- **Assignment**
Scan the listing below for the word "بازار", then copy each line that has it.

═══ Provided records

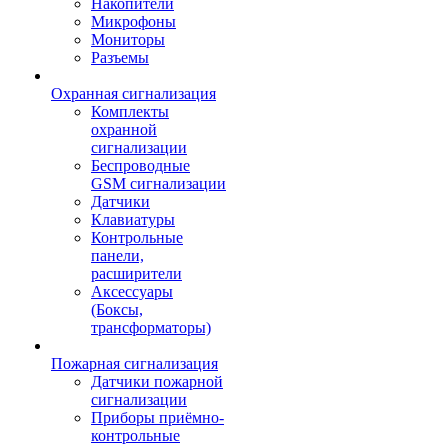
Накопители
Микрофоны
Мониторы
Разъемы
Охранная сигнализация
Комплекты
охранной
сигнализации
Беспроводные
GSM сигнализации
Датчики
Клавиатуры
Контрольные
панели,
расширители
Аксессуары
(Боксы,
трансформаторы)
Пожарная сигнализация
Датчики пожарной
сигнализации
Приборы приёмно-
контрольные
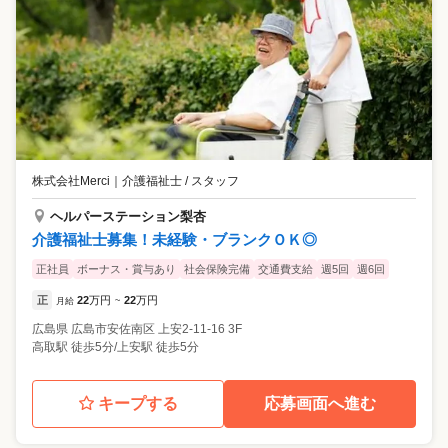
株式会社Merci
｜
介護福祉士 / スタッフ
ヘルパーステーション梨杏
介護福祉士募集！未経験・ブランクＯＫ◎
正社員
ボーナス・賞与あり
社会保険完備
交通費支給
週5回
週6回
正
22
万円
22
万円
月給
~
広島県
広島市安佐南区
上安2-11-16 3F
高取駅 徒歩5分/上安駅 徒歩5分
キープする
応募画面へ進む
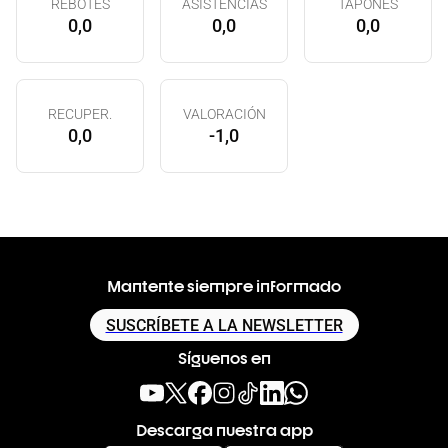
REBOTES
ASISTENCIAS
TAPONES
0,0
0,0
0,0
RECUPER.
VALORACIÓN
0,0
-1,0
Mantente siempre informado
SUSCRÍBETE A LA NEWSLETTER
Síguenos en
Descarga nuestra app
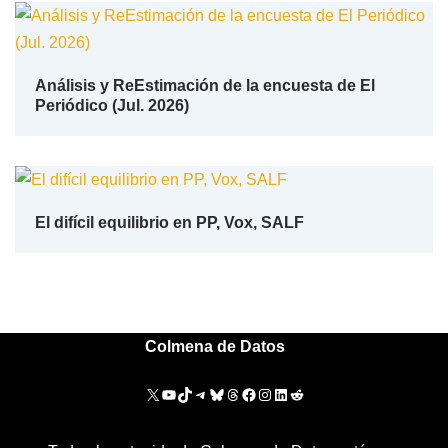
Análisis y ReEstimación de la encuesta de El
Periódico (Jul. 2026)
El difícil equilibrio en PP, Vox, SALF
Colmena de Datos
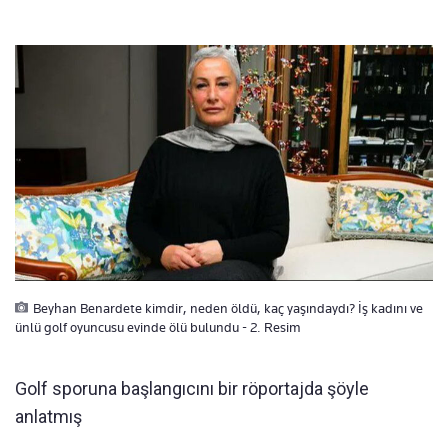
Beyhan Benardete kimdir, neden öldü, kaç yaşındaydı? İş kadını ve
ünlü golf oyuncusu evinde ölü bulundu - 2. Resim
Golf sporuna başlangıcını bir röportajda şöyle
anlatmış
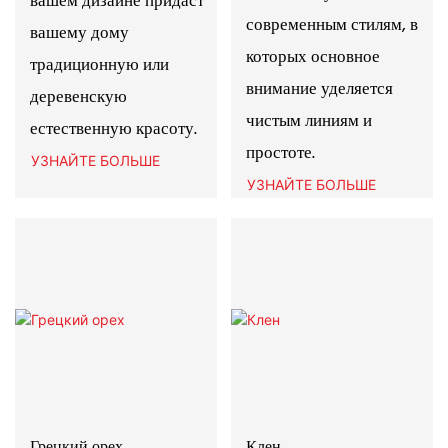
вашем дизайне придаст
современным стилям, в
вашему дому
которых основное
традиционную или
внимание уделяется
деревенскую
чистым линиям и
естественную красоту.
простоте.
УЗНАЙТЕ БОЛЬШЕ
УЗНАЙТЕ БОЛЬШЕ
Грецкий орех
Клен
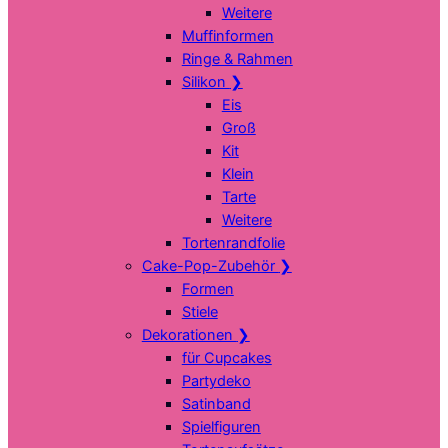
Weitere
Muffinformen
Ringe & Rahmen
Silikon
❯
Eis
Groß
Kit
Klein
Tarte
Weitere
Tortenrandfolie
Cake-Pop-Zubehör
❯
Formen
Stiele
Dekorationen
❯
für Cupcakes
Partydeko
Satinband
Spielfiguren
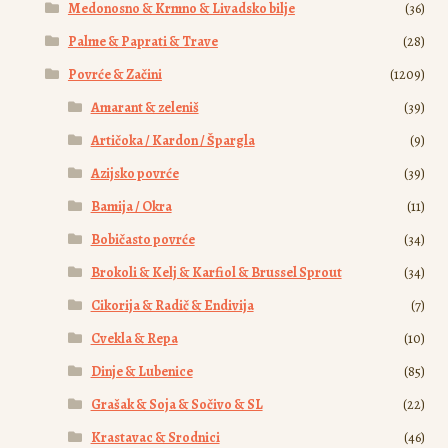
Medonosno & Krmno & Livadsko bilje
(36)
Palme & Paprati & Trave
(28)
Povrće & Začini
(1209)
Amarant & zeleniš
(39)
Artičoka / Kardon / Špargla
(9)
Azijsko povrće
(39)
Bamija / Okra
(11)
Bobičasto povrće
(34)
Brokoli & Kelj & Karfiol & Brussel Sprout
(34)
Cikorija & Radič & Endivija
(7)
Cvekla & Repa
(10)
Dinje & Lubenice
(85)
Grašak & Soja & Sočivo & SL
(22)
Krastavac & Srodnici
(46)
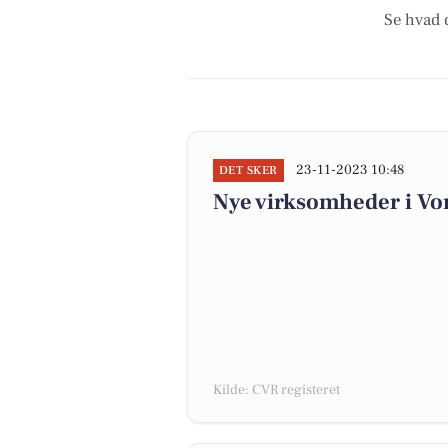
Se hvad 
23-11-2023 10:48
DET SKER
Nye virksomheder i Vo
Kilde: CVR registeret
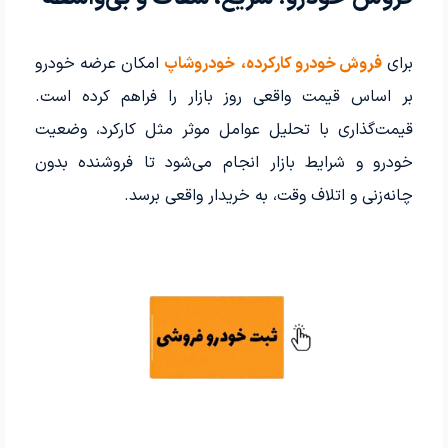
برای
فروش خودرو کارکرده،
خودروشاپ
امکان عرضه خودرو
بر اساس قیمت واقعی روز بازار را فراهم کرده است.
قیمت‌گذاری با تحلیل عوامل موثر مثل کارکرد، وضعیت
خودرو و شرایط بازار انجام می‌شود تا فروشنده بدون
چانه‌زنی و اتلاف وقت، به خریدار واقعی برسد.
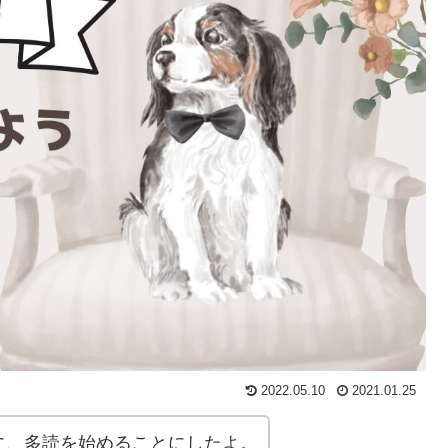
2022.05.10
2021.01.25
に、多読を始めることにしたよ。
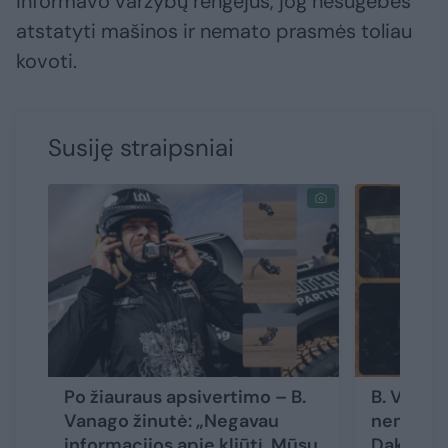
informavo varžybų rengėjus, jog nesugebės
atstatyti mašinos ir nemato prasmės toliau
kovoti.
Susiję straipsniai
Po žiauraus apsivertimo – B.
B. Vanag
Vanago žinutė: „Negavau
nematytą
informacijos apie kliūtį. Mūsų
Dakare įr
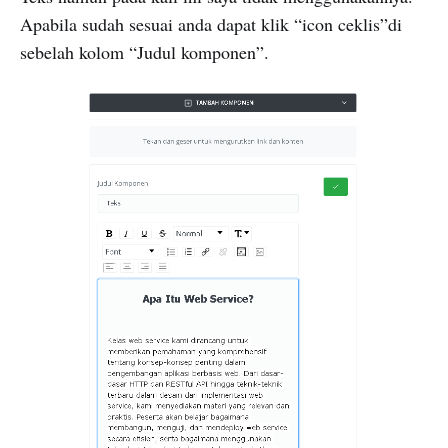
Apabila sudah sesuai anda dapat klik “icon ceklis”di
sebelah kolom “Judul komponen”.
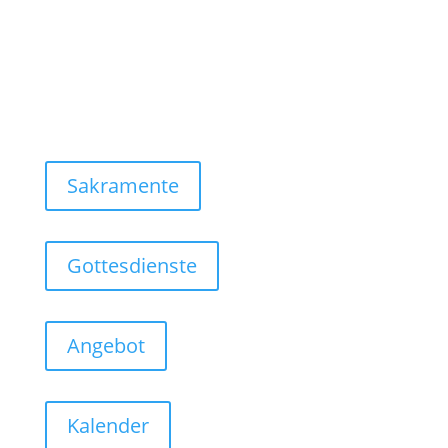
Sakramente
Gottesdienste
Angebot
Kalender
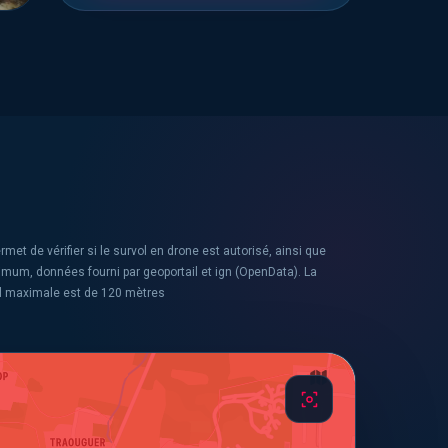
rmet de vérifier si le survol en drone est autorisé, ainsi que
ximum, données fourni par geoportail et ign (OpenData). La
l maximale est de 120 mètres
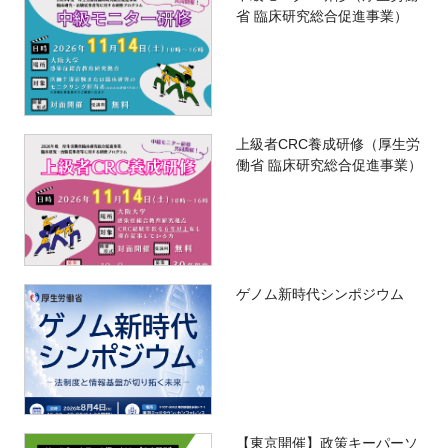
省 臨床研究総合促進事業）
上級者CRC養成研修（厚生労
働省 臨床研究総合促進事業）
ゲノム新時代シンポジウム
【東京開催】政策キーパーソ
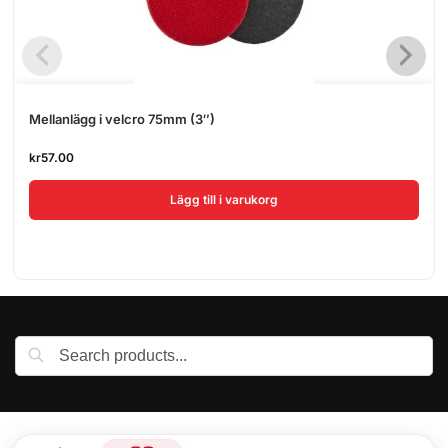
Mellanlägg i velcro 75mm (3″)
kr
57.00
Lägg till i varukorg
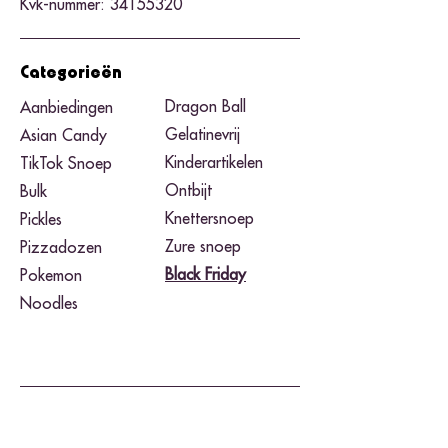
Kvk-nummer:
34155320
Categorieën
Dragon Ball
Aanbiedingen
Gelatinevrij
Asian Candy
Kinderartikelen
TikTok Snoep
Ontbijt
Bulk
Knettersnoep
Pickles
Zure snoep
Pizzadozen
Black Friday​
Pokemon
Noodles
Merken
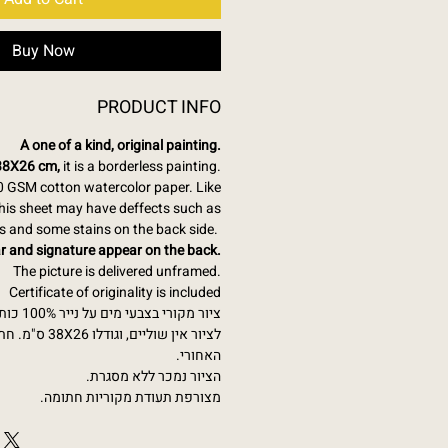
Buy Now
PRODUCT INFO
A one of a kind, original painting.
 38X26 cm,
it is a borderless painting.
0 GSM cotton watercolor paper. Like
 this sheet may have deffects such as
ps and some stains on the back side.
r and signature appear on the back.
The picture is delivered unframed.
Certificate of originality is included
ציור מקורי בצבעי מים על נייר 100% כותנה, 300 גר'.
ס"מ. חתימה ושנה 
האחורי.
הציור נמכר ללא מסגרת.
מצורפת תעודת מקוריות חתומה.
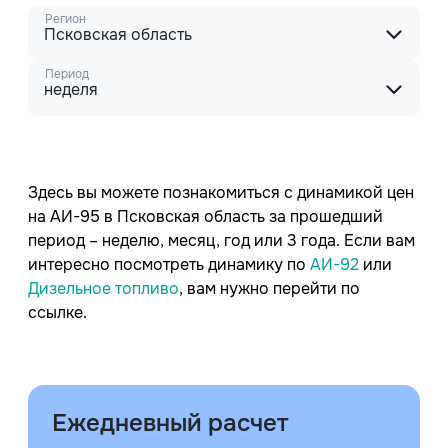
Регион
Псковская область
Период
неделя
Здесь вы можете познакомиться с динамикой цен
на АИ-95 в Псковская область за прошедший
период – неделю, месяц, год или 3 года. Если вам
интересно посмотреть динамику по
АИ-92
или
Дизельное топливо
, вам нужно перейти по
ссылке.
Ежедневный расчет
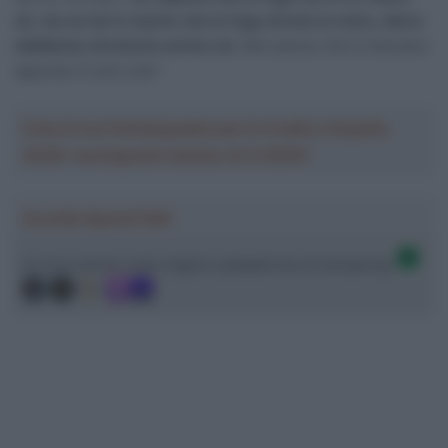
ok, ma se hai in mente che la fuga sfrutta le moto, allora
dobbiamo sfruttarle anche noi
. Non penso che lo facciano
apposta. È solo così”.
Crea la tua Fantasquadra per la Vuelta a España
2026: montepremi minimo di 5.000€!
Ascolta SpazioTalk!
Ci trovi anche sulle migliori piattaforme di streaming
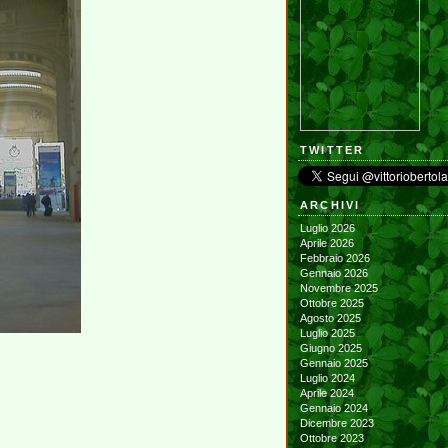
TWITTER
ARCHIVI
Luglio 2026
Aprile 2026
Febbraio 2026
Gennaio 2026
Novembre 2025
Ottobre 2025
Agosto 2025
Luglio 2025
Giugno 2025
Gennaio 2025
Luglio 2024
Aprile 2024
Gennaio 2024
Dicembre 2023
Ottobre 2023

══════

- **Finished task**
بر اساس قیمت واقعی روز بازار را فراهم کرده است.
خودرو و شرایط بازار انجام می‌شود تا فروشنده بدون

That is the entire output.